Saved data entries
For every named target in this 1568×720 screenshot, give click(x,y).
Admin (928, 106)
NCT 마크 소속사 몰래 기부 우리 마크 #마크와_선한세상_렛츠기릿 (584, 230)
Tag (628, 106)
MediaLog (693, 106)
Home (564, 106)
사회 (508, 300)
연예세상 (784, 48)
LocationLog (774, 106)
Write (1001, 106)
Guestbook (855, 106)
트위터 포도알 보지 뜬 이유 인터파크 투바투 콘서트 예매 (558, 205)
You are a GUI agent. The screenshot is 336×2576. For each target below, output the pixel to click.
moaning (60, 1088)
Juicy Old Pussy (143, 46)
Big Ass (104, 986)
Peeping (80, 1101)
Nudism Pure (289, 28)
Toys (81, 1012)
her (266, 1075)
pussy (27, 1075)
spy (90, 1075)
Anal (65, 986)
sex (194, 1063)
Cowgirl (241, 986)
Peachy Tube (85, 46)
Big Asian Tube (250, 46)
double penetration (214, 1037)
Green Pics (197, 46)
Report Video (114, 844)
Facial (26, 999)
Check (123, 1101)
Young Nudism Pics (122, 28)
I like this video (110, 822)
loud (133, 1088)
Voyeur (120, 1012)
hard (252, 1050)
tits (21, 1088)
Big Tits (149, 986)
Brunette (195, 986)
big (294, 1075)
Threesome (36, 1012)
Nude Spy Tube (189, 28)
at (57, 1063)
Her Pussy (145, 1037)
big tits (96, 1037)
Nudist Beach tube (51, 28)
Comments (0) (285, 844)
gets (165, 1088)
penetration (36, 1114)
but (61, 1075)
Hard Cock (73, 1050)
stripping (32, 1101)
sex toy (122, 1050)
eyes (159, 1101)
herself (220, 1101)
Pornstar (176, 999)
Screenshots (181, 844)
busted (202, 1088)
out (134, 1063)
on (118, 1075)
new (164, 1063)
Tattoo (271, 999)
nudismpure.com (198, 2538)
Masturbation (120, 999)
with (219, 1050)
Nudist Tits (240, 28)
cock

* [YOUR OBJECTIVE]: Output all of the records, keeping every word exact.

* [REPLY TO THE EXERCISE]:
For every named target in this 1568×720 screenshot, give click(x,y).
Admin (928, 106)
NCT 마크 소속사 몰래 기부 우리 마크 #마크와_선한세상_렛츠기릿 (584, 230)
Tag (628, 106)
MediaLog (693, 106)
Home (564, 106)
사회 (508, 300)
연예세상 (784, 48)
LocationLog (774, 106)
Write (1001, 106)
Guestbook (855, 106)
트위터 포도알 보지 뜬 이유 인터파크 투바투 콘서트 예매 (558, 205)
You are a GUI agent. The screenshot is 336×2576. For each target below, output the pixel to click.
moaning (60, 1088)
Juicy Old Pussy (143, 46)
Big Ass (104, 986)
Peeping (80, 1101)
Nudism Pure (289, 28)
Toys (81, 1012)
her (266, 1075)
pussy (27, 1075)
spy (90, 1075)
Anal (65, 986)
sex (194, 1063)
Cowgirl (241, 986)
Peachy Tube (85, 46)
Big Asian Tube (250, 46)
double penetration (214, 1037)
Green Pics (197, 46)
Report Video (114, 844)
Facial (26, 999)
Check (123, 1101)
Young Nudism Pics (122, 28)
I like this video (110, 822)
loud (133, 1088)
Voyeur (120, 1012)
hard (252, 1050)
tits (21, 1088)
Big Tits (149, 986)
Brunette (195, 986)
big (294, 1075)
Threesome (36, 1012)
Nude Spy Tube (189, 28)
at (57, 1063)
Her Pussy (145, 1037)
big tits (96, 1037)
Nudist Beach tube (51, 28)
Comments (0) (285, 844)
gets (165, 1088)
penetration (36, 1114)
but (61, 1075)
Hard Cock (73, 1050)
stripping (32, 1101)
sex toy (122, 1050)
eyes (159, 1101)
herself (220, 1101)
Pornstar (176, 999)
Screenshots (181, 844)
busted (202, 1088)
out (134, 1063)
on (118, 1075)
new (164, 1063)
Tattoo (271, 999)
nudismpure.com (198, 2538)
Masturbation (120, 999)
with (219, 1050)
Nudist Tits (240, 28)
cock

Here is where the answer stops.